▶ _ACTIVITY_
Give the records again word for word. Leave every picture out.

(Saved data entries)
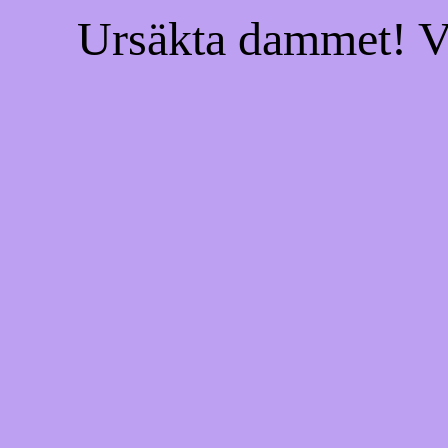
Ursäkta dammet! Vi 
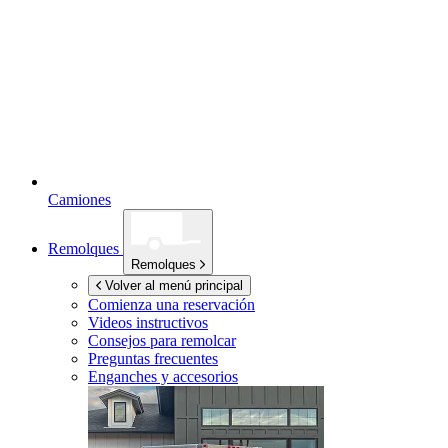
Camiones
Remolques
Remolques
Volver al menú principal
Comienza una reservación
Videos instructivos
Consejos para remolcar
Preguntas frecuentes
Enganches y accesorios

▶ _COMPLETED TASK_
Ursäkta dammet! Vi 
Camiones
Remolques
Remolques
Volver al menú principal
Comienza una reservación
Videos instructivos
Consejos para remolcar
Preguntas frecuentes
Enganches y accesorios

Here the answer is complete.